We always got up in the middle of the night so that we could reach the island by daybreak. The last town before Grand Isle was Leeville. Daddy teased me and said the town was named in his honor – Lee. I remember it best for the hundreds of giant grasshopper shaped oil well pumps. I always pretended we had to pass through this last gauntlet of giant insects before we could prove worthy of reaching the island.
Grand Isle Bridge, Completed in 1932

Daddy said that the bridge to the island was brand new, and before it was built automobiles could not get to Grand Isle. He also knew the story of the great hurricane at Cheniere Caminada, and we always retold this story just before we got to the bridge. On the way we passed many small palmetto-thatched houses, and I always imagined that these were unhabited by survivors of that hurricane — maybe some of them were.

Grand Isle then was unlike the island of today.
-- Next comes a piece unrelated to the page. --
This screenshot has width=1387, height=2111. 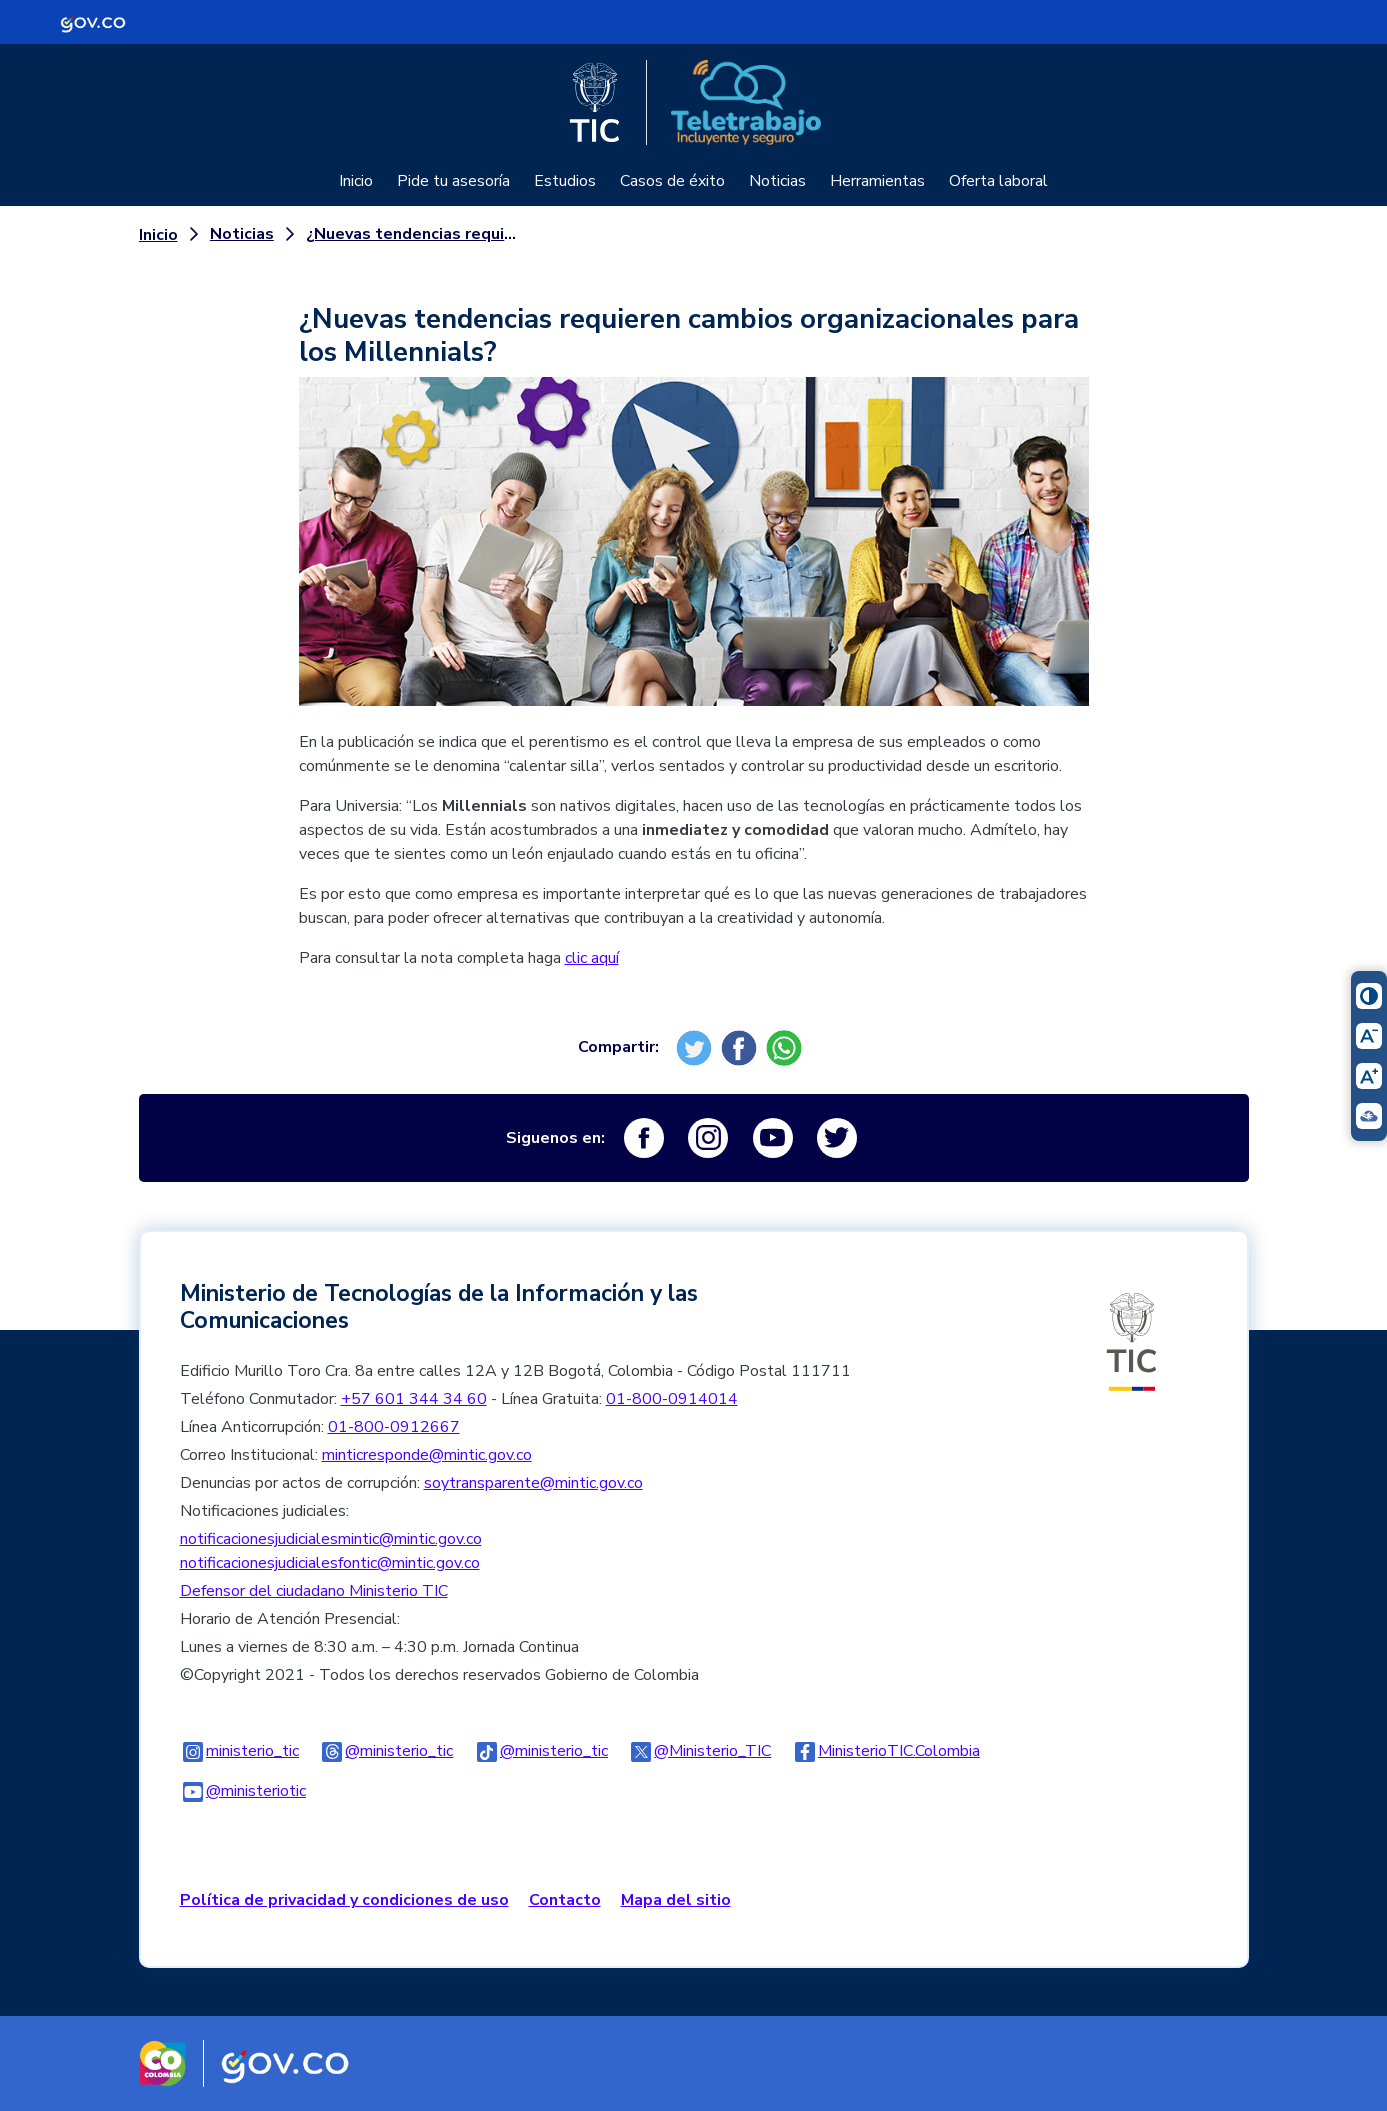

The only houses were down a sandy lane in the oak grove in the middle of the island, and we stayed in one that was a raised cottage from the last century. There were no buildings on the beach side of the main road on the island. Little foot paths led over an expanse of low sand dunes to the beach and the surf.

Early in the morning and late in the evening, herds of long-horned cattle came came to the beach to cool off in the edge of the surf. The first time I saw the animals I was terrified!

[This ends here, but I get the feeling there’s another page or so to this dramatic reminiscence of olde Grand Ilse, and a land that is gone with the surf. Time, and continued rummaging, will tell the tale!]